A visceral and compelling mystery about a Cherokee archaeologist for the Bureau of Indian Affairs who is called back to rural Oklahoma to investigate the disappearance of two women…one of them is her sister…There are secrets in the land.
As an archaeologist for the Bureau of Indian Affairs, Syd Walker spends her days in Rhode Island trying to protect the land’s Indigenous past, even as she’s escaping her own.
While Syd is dedicated to her job, she’s haunted by a night of violence she barely escaped in her Oklahoma hometown fifteen years ago. Even though she swore she’d never go back, the past comes calling.
What happens to the land happens to the women.
When a skull is found near the crime scene of her youth, just as her sister, Emma Lou, disappears, Syd knows she must return to Oklahoma. She refuses to let her sister, or the remains, go ignored as so often happens in cases of missing Native women.
But not everyone is glad to have Syd home. The search for Emma Lou puts Syd in the crosshairs of local drug dealers looking to build an empire and vengeful vigilantes policing the abandoned mines, while government officials silence tribal rights.
The truth will be unearthed.
The deeper Syd digs, the more she uncovers about a string of missing Indigenous women cases trailing back decades. To save her sister, she must expose a darkness in town that no one wants to face—not even Syd.
PRAISE
“Combines Cherokee history and legend with contemporary drug and land problems in a gripping story of missing Indigenous women. Readers looking for LGBTQIA+ and Two-Spirit characters will hope for more about Syd Walker.”

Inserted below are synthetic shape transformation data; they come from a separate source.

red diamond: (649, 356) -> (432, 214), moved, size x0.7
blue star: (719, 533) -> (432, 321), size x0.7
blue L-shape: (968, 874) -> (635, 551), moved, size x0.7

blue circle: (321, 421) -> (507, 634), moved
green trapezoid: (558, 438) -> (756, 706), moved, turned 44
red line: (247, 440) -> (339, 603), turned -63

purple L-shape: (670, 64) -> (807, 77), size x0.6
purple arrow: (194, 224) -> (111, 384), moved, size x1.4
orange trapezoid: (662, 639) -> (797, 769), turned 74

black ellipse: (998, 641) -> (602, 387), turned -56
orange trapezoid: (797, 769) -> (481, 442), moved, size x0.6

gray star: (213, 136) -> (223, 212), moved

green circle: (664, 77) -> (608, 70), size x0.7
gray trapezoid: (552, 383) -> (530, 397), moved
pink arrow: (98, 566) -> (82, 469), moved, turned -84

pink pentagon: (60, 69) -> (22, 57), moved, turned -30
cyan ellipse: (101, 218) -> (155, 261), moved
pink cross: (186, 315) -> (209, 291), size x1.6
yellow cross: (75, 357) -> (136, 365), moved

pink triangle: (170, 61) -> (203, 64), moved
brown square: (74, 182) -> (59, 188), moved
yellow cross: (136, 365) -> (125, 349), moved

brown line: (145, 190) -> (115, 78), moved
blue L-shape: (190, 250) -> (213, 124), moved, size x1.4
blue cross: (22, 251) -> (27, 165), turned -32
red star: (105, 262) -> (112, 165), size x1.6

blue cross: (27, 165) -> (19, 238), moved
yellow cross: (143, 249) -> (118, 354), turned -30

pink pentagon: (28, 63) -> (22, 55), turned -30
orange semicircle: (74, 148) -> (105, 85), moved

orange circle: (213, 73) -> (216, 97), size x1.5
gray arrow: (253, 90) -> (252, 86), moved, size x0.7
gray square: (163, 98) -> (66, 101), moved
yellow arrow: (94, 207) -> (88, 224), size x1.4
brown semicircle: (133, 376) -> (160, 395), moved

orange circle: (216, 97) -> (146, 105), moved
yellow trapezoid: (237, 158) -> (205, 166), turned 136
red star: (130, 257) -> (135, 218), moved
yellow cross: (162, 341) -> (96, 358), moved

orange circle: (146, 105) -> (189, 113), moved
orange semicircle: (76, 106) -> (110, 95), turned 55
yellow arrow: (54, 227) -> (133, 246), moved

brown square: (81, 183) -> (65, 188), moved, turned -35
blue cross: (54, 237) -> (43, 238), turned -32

—Library Journal (starred)
“This suspenseful mystery will not only captivate you, but it may just teach you something about Cherokee history, land rights and the plague of missing and murdered Indigenous women. Including queer and Two-Spirit characters, Blood Sisters is a meaningful and compelling thriller.”
—Ms. Magazine
“Lillie paints the beautiful yet bleak landscape with a fine brush. Readers who enjoy strong voices will be pulled in by the characters, while those who are drawn to setting will feel as if they are in Picher.”
—Booklist
“Lillie does an excellent job of balancing a riveting plot with a moving portrait of her troubled lead.”
—Publishers Weekly
“Just a few pages in and this novel is roaring with mystery, danger, anguish and regret. Lillie fuels her Native characters with hope, resentment, anger and despair…A crime novel’s journey often runs toward escapism, but the best, like Blood Sisters, lead us on a path toward knowledge and discovery.”
—Minneapolis Star Tribune
“A dark tale of justice and injustice.”
—Denver Post
— C. J. Box, #1 New York Times bestselling author of Storm Front
“Blood Sisters is a tale with all the twisting fury of a tornado. Set on the complex checkerboard of Indian land in northeastern Oklahoma, it delves deeply and dramatically into the issue of missing and murdered Indigenous women. But it also mines the rich territory of family, kinship, love, loyalty, guilt, and regret. Vanessa Lillie is a remarkable and courageous storyteller and an important Native voice. I recommend this book with all my heart and the hope that it will make a difference.”
—William Kent Krueger, New York Times bestselling author of This Tender Land
“Bingeworthy. A propulsive story of familial fault lines with as much to say about the dark side of people as the potential for redemption.”
—Caroline Kepnes, New York Times bestselling author of the You series
“Vanessa Lillie’s riveting thriller explores the elusiveness of truth, and the history that binds people together—and to a place—no matter the time or the distance. At once captivating and illuminating, surprising and powerful, Blood Sisters is a story that resonates.”
—Megan Miranda, New York Times bestselling author of All the Missing Girls
“A critically important and riveting story of sisterhood, love, kinship and the search for justice in a federal system that has long ignored the epidemic of Missing and Murdered Indigenous Women, Girls and Two-Spirit People. Lillie illuminates Native womens’ simultaneous erasure and inhuman treatment with sensitivity, ingenuity and passion, powerfully elucidating all the ways that MMIWG2S are not missing by any fault of their own.”